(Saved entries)

******

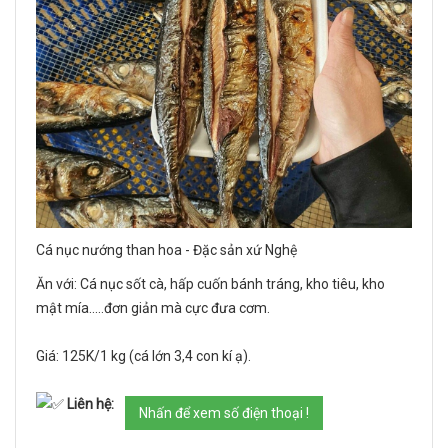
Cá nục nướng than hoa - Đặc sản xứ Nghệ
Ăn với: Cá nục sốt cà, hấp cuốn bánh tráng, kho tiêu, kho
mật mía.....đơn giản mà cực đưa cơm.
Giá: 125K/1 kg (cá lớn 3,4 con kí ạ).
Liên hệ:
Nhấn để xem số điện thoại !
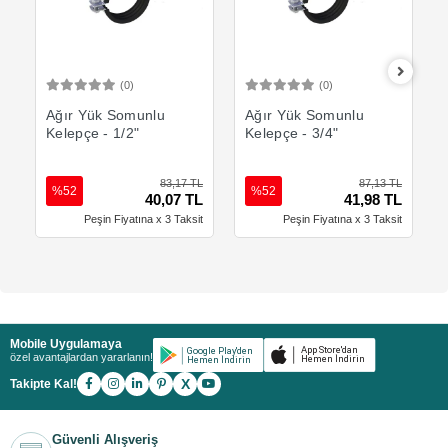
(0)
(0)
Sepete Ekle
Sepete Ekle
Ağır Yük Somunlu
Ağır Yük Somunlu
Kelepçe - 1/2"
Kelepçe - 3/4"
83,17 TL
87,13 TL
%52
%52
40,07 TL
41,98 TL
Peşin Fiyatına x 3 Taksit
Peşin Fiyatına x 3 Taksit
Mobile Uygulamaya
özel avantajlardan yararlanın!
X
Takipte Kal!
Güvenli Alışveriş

******

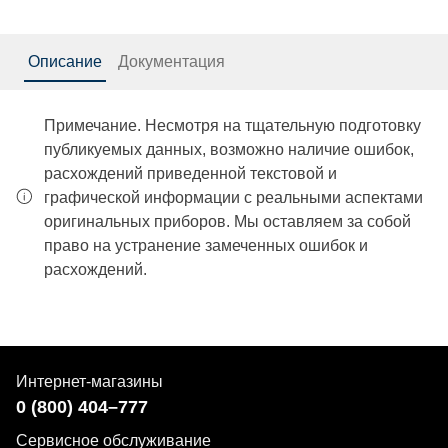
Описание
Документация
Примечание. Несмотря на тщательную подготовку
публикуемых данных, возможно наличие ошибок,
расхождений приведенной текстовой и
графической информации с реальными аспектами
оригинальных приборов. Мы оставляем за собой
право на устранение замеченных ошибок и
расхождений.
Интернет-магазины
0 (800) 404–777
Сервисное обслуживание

******

| Your instructions |
Every line above that holds the string "расхождений" should be returned.

| Completed task |
расхождений приведенной текстовой и
расхождений.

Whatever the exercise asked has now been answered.